The victims believed him to be “a divine being who wields divine power”, he added.

Quiet sighs

Lee stood with his eyes closed as the judgement was read, showing no emotion.

The 75-year-old had denied the charges, his lawyers accusing the women of lying to seek vengeance after being excommunicated for breaching church rules.

Around 100 followers filled the courtroom to overflowing, some of them sighing quietly.

But former congregants denounced Lee outside.

“The Manmin Central Church is all about worshipping the pastor Lee Jaerock,” said Kim Yu-sun, who was a member for 20 years.

“Now that I go to a different church, I worship Jesus and pray to god,” she added. “I’m happy and I like it.”

Second Coming

South Korea has proven fertile ground for religious groups with strong, unambiguous ideologies that offered comfort and salvation, which appealed strongly during times of deep uncertainty.

More recent versions have claimed a unique knowledge of the path to material and spiritual prosperity – a message that resonates in a highly competitive and status-focused society.

According to a 2015 government survey, 28 percent of South Koreans say they belong to Christian churches, with another 16 percent describing themselves as Buddhist.

But according to Park Hyung-tak, head of the Korea Christian Heresy Research Institute, around two million people are followers of cults.

“There are some 60 Christian-based cult leaders in this country who claim to be the second coming of Jesus Christ, or God Himself,” he told AFP.

“Many cults point to megachurches mired in corruption and other scandals in order to highlight their own presumed purity and attract believers,” he added.

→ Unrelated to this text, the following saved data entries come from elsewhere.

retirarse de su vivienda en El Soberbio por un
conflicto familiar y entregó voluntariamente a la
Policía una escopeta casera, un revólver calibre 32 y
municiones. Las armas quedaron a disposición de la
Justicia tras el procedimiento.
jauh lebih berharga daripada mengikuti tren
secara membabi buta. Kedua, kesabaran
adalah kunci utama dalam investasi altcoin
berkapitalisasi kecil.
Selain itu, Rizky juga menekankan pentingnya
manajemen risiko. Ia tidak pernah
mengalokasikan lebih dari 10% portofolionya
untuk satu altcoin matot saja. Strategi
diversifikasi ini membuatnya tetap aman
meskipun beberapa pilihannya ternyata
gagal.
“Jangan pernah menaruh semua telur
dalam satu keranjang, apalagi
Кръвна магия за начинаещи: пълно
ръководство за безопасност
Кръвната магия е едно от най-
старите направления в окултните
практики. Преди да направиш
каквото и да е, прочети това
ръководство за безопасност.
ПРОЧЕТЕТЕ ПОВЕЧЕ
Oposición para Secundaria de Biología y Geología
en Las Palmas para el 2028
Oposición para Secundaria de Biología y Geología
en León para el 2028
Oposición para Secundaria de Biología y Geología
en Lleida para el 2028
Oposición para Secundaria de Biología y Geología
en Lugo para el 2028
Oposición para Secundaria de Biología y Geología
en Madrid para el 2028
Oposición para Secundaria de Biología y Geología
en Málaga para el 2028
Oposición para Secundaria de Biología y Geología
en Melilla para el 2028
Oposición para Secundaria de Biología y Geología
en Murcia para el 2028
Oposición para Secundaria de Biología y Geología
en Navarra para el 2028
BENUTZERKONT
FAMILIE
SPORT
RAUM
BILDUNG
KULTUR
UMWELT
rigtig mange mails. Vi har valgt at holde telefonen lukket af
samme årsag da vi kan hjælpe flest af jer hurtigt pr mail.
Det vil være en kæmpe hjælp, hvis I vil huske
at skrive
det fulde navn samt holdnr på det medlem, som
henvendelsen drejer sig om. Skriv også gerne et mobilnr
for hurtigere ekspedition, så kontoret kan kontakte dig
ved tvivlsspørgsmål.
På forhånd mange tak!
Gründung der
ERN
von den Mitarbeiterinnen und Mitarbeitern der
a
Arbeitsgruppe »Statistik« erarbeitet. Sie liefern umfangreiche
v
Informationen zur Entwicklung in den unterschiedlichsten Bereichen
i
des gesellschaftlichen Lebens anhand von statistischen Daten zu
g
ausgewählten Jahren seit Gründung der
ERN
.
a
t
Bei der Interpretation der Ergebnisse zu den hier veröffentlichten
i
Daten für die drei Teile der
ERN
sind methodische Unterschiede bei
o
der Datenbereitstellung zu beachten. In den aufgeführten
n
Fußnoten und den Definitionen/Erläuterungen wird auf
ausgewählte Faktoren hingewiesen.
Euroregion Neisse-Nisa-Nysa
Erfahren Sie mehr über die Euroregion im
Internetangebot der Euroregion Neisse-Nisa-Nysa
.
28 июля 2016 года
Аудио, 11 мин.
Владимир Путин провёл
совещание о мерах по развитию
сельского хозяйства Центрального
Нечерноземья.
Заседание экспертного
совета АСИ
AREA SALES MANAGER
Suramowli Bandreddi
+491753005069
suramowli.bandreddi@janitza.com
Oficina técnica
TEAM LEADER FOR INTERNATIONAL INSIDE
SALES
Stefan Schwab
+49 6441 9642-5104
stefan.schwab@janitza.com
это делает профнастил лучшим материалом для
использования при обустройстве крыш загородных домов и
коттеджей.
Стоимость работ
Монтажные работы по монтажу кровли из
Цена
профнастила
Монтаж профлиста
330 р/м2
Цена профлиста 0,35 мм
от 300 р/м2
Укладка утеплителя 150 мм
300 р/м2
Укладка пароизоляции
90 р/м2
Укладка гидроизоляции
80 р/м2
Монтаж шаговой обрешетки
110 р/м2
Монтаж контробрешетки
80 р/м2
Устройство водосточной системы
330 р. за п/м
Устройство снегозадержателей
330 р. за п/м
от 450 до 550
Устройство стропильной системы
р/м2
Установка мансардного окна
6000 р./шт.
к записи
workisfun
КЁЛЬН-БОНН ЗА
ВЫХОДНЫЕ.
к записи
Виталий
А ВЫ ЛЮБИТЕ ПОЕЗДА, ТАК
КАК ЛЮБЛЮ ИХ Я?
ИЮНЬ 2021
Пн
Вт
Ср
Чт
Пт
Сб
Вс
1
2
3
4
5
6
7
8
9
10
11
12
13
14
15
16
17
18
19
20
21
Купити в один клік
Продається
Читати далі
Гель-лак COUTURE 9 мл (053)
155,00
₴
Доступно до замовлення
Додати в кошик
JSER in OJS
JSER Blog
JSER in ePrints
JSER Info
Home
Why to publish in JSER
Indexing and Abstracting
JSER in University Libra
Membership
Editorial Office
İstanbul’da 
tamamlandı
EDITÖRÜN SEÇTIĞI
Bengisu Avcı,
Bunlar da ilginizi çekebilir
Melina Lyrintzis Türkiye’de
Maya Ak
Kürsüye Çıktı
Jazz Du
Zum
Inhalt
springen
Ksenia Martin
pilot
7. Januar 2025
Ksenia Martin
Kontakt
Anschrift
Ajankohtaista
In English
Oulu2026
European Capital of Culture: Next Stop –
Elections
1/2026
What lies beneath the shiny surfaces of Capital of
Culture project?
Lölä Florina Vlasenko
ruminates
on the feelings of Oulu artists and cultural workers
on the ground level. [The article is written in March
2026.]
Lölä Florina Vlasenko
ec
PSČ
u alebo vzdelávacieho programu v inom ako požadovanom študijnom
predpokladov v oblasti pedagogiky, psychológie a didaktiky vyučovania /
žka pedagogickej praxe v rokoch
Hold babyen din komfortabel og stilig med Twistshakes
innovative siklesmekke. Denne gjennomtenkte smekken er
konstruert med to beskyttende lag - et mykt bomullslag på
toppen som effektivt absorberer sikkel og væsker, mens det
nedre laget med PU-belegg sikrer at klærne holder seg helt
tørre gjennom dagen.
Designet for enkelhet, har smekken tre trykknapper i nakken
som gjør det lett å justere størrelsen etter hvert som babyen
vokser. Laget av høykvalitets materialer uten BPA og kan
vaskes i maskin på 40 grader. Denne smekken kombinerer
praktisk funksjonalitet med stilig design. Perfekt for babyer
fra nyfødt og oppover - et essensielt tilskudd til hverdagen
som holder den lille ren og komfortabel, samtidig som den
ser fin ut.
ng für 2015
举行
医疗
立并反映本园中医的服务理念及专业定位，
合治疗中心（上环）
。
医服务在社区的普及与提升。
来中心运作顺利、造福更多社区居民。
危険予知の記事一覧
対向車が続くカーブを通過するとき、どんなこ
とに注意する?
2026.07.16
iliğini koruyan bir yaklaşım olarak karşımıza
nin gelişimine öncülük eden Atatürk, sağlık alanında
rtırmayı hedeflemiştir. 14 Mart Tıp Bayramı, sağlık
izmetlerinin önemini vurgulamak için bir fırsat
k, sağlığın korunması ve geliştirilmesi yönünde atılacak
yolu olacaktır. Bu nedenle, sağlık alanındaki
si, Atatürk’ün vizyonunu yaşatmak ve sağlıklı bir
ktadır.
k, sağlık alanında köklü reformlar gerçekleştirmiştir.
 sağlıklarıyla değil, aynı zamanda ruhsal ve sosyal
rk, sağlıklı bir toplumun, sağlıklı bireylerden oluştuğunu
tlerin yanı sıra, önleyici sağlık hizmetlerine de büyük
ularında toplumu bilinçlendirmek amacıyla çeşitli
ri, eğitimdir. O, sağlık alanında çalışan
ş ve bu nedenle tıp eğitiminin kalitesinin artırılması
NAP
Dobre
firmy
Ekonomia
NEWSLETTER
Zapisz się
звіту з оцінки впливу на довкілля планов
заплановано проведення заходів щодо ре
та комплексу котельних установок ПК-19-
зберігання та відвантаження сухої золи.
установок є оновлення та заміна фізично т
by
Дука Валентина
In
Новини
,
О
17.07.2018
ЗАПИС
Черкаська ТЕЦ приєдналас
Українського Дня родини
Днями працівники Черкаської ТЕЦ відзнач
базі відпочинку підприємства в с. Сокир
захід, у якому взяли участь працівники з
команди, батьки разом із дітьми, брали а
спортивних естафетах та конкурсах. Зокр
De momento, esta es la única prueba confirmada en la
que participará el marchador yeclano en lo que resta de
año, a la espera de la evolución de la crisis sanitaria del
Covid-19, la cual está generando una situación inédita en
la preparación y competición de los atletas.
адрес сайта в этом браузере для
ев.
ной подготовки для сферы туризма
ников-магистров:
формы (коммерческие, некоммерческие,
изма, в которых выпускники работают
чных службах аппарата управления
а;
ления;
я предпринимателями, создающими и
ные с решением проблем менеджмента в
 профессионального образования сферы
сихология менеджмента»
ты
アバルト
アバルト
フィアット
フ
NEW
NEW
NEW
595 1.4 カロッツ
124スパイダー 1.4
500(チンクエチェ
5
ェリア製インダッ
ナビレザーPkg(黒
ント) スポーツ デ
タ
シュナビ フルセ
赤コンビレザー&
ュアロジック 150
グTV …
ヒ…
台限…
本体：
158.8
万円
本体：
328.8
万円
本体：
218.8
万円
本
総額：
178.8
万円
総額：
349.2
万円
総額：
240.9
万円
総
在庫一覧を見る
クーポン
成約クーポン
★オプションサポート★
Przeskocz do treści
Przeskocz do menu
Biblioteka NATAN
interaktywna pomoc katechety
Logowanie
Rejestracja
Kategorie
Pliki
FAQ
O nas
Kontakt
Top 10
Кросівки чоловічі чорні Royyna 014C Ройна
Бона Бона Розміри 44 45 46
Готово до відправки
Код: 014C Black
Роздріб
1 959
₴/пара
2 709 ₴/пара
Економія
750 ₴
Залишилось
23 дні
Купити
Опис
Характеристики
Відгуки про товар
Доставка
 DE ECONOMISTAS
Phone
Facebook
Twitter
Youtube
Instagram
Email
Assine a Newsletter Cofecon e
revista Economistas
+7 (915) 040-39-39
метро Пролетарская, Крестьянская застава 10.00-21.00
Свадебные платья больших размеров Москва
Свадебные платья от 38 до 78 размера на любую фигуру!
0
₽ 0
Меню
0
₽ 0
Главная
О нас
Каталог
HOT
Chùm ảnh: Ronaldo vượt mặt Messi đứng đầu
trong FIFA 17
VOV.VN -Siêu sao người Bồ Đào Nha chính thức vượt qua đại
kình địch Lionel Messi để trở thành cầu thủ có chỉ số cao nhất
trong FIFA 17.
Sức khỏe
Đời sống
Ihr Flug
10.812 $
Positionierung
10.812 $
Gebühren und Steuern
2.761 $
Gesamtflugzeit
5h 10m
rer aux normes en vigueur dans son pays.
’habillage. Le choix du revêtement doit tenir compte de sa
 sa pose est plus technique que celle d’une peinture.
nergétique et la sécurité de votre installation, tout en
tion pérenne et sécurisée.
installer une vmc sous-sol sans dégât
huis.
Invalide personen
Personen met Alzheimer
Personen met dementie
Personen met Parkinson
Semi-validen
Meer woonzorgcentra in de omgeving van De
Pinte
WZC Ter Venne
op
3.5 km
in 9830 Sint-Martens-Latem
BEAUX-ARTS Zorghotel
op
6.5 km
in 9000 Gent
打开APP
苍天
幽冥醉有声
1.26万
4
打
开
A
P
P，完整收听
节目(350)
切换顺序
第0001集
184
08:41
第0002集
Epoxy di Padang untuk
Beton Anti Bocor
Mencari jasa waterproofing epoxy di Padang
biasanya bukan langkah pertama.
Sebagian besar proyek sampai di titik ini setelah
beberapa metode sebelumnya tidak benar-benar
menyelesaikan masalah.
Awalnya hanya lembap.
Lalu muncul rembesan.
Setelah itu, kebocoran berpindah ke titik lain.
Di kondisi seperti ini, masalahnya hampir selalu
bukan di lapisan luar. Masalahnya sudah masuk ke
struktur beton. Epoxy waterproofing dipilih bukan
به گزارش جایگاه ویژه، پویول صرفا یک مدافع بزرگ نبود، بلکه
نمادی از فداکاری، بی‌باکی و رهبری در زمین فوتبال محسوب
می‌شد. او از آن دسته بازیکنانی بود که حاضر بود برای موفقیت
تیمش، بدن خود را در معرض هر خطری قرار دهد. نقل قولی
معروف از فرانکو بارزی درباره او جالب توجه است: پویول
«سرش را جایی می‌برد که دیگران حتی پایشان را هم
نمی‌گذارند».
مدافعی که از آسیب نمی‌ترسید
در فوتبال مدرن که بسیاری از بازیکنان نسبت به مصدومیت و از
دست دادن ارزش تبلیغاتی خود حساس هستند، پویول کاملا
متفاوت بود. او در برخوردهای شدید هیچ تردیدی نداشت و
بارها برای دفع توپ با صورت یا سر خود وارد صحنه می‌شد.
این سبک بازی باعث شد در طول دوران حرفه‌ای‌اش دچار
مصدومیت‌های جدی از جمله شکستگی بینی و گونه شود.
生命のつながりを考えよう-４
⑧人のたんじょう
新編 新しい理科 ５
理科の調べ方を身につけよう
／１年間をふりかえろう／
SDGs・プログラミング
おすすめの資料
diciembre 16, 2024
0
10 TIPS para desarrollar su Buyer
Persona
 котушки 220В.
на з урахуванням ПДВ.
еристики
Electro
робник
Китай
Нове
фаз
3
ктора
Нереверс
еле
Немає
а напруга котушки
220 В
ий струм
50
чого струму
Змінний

On his own website, Lee says that God has “anointed me with His power” but the Manmin Central Church has been condemned as heretical by mainstream Christian organizations, partly because of its claims to miracle healing.

In one example on the church website, Barbara Vollath, a 49-year-old German, said she was born deaf but her bone cancer was cured and she gained hearing in both ears after Lee’s daughter and heiress apparent Lee Soojin prayed for her with a handkerchief he had blessed.

South Korean cults can have deadly consequences: in 1987, 32 members of an apocalyptic group called Odaeyang were found dead at their headquarters after an apparent murder-suicide pact, including its leader, who was under police investigation for embezzlement.

And they can influence the highest reaches of power.

Choi Soon-Sil, the woman at the center of the corruption scandal that brought down her close friend president Park Geun-Hye, is the daughter of late religious leader Choi Tae-min.

The elder Choi became Park’s spiritual mentor after establishing his own church, Yeongsegyo.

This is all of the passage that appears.